Chapter 19

• • Clinicians should be aware of individual risk factors for development of pulmonary embolism.
• • Pulmonary embolism should be considered in cases of unexplained hypoxemia.
• • Limitations exist for all current diagnostic studies.
• • All clinicians should have a diagnostic algorithm in cases of suspected pulmonary embolism.

Venous thromboembolism (VTE), a common medical problem, is the third most common vascular disease and carries a high morbidity and mortality. It is characterized by intravenous thrombus formation either as a deep venous thrombosis (DVT) in leg veins or as a pulmonary embolism (PE), a thrombus migrating to the lung circulation from proximal leg veins or the pelvis. Risk of venous thromboembolism rises with increasing age, up from 1:10,000 in childhood to 1:100 in the elderly. It is estimated that DVT occurs in 1 of 1000 adults and PE in 10–25% of these patients.

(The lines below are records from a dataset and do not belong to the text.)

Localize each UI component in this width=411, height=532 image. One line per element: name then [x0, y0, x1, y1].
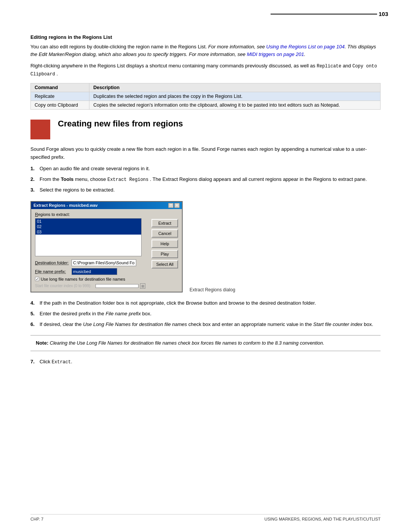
dialog-titlebar: Extract Regions - musicbed.wav ? × — [31, 202, 182, 209]
cmd-cell: Copy onto Clipboard — [31, 101, 89, 110]
destination-label: Destination folder: — [35, 260, 69, 265]
note-label: Note: — [36, 340, 48, 346]
chapter-title: Creating new files from regions — [58, 119, 183, 129]
steps-list-after: 4. If the path in the Destination folder… — [30, 299, 381, 328]
cmd-cell: Replicate — [31, 92, 89, 101]
list-item: 3. Select the regions to be extracted. — [30, 186, 381, 194]
list-item-02[interactable]: 02 — [35, 224, 141, 229]
play-button[interactable]: Play — [151, 250, 178, 258]
chapter-section: Creating new files from regions — [30, 119, 381, 139]
footer-left: CHP. 7 — [30, 517, 43, 521]
desc-cell: Duplicates the selected region and place… — [89, 92, 381, 101]
desc-col-header: Description — [89, 83, 381, 92]
list-item-03[interactable]: 03 — [35, 229, 141, 235]
checkbox-row: ✓ Use long file names for destination fi… — [35, 277, 145, 281]
slider-end: ▦ — [140, 283, 145, 289]
list-item: 4. If the path in the Destination folder… — [30, 299, 381, 307]
slider[interactable] — [96, 284, 139, 288]
editing-section-title: Editing regions in the Regions List — [30, 34, 381, 40]
dialog-window: Extract Regions - musicbed.wav ? × Regio… — [30, 201, 183, 292]
list-item: 1. Open an audio file and create several… — [30, 165, 381, 173]
long-filenames-checkbox[interactable]: ✓ — [35, 277, 39, 281]
cmd-col-header: Command — [31, 83, 89, 92]
table-row: Replicate Duplicates the selected region… — [31, 92, 381, 101]
list-item: 6. If desired, clear the Use Long File N… — [30, 321, 381, 328]
dialog-titlebar-buttons: ? × — [168, 203, 180, 208]
dialog-caption: Extract Regions dialog — [190, 287, 235, 292]
step7-list: 7. Click Extract. — [30, 358, 381, 366]
command-table: Command Description Replicate Duplicates… — [30, 83, 381, 110]
dialog-buttons: Extract Cancel Help Play Select All — [151, 212, 178, 289]
midi-triggers-link[interactable]: MIDI triggers on page 201 — [247, 51, 304, 57]
editing-para1: You can also edit regions by double-clic… — [30, 43, 381, 58]
dialog-title: Extract Regions - musicbed.wav — [33, 203, 98, 208]
page-footer: CHP. 7 USING MARKERS, REGIONS, AND THE P… — [30, 514, 381, 521]
dialog-area: Extract Regions - musicbed.wav ? × Regio… — [30, 201, 381, 292]
dialog-body: Regions to extract: 01 02 03 Destination… — [31, 209, 182, 292]
select-all-button[interactable]: Select All — [151, 260, 178, 268]
regions-list-link[interactable]: Using the Regions List on page 104 — [266, 44, 345, 50]
footer-right: USING MARKERS, REGIONS, AND THE PLAYLIST… — [264, 517, 381, 521]
regions-label: Regions to extract: — [35, 212, 145, 217]
dialog-help-btn[interactable]: ? — [168, 203, 174, 208]
cancel-button[interactable]: Cancel — [151, 229, 178, 238]
dialog-close-btn[interactable]: × — [174, 203, 180, 208]
list-item: 7. Click Extract. — [30, 358, 381, 366]
extract-button[interactable]: Extract — [151, 219, 178, 227]
destination-row: Destination folder: — [35, 259, 145, 266]
list-item: 2. From the Tools menu, choose Extract R… — [30, 176, 381, 184]
desc-cell: Copies the selected region's information… — [89, 101, 381, 110]
prefix-label: File name prefix: — [35, 269, 69, 274]
destination-input[interactable] — [72, 259, 136, 266]
slider-label: Start file counter index (0 to 999): — [35, 284, 94, 288]
chapter-marker — [30, 120, 50, 139]
note-text: Clearing the Use Long File Names for des… — [50, 340, 324, 346]
prefix-input[interactable] — [72, 268, 117, 275]
list-item-01[interactable]: 01 — [35, 219, 141, 224]
table-row: Copy onto Clipboard Copies the selected … — [31, 101, 381, 110]
list-item: 5. Enter the desired prefix in the File … — [30, 310, 381, 318]
note-box: Note: Clearing the Use Long File Names f… — [30, 335, 381, 351]
help-button[interactable]: Help — [151, 240, 178, 248]
page-number: 103 — [271, 11, 388, 17]
creating-intro: Sound Forge allows you to quickly create… — [30, 145, 381, 161]
steps-list: 1. Open an audio file and create several… — [30, 165, 381, 194]
editing-para2: Right-clicking anywhere in the Regions L… — [30, 62, 381, 78]
prefix-row: File name prefix: — [35, 268, 145, 275]
slider-row: Start file counter index (0 to 999): ▦ — [35, 283, 145, 289]
regions-listbox[interactable]: 01 02 03 — [35, 218, 142, 256]
checkbox-label: Use long file names for destination file… — [41, 277, 125, 281]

Both conditions are difficult to diagnose due to their nonspecific symptoms and signs. As a result, many cases are recognized only postmortem or after a thrombus has migrated to the lung circulation. Therefore, it is extremely important to identify patients at risk to facilitate prompt diagnosis and management (Table 19–1). An algorithm can be instrumental in doing this. Because the thrombi originate in the legs, PE is potentially avoidable if preventive therapy, such as anticoagulation or compression stockings, is used in high-risk situations.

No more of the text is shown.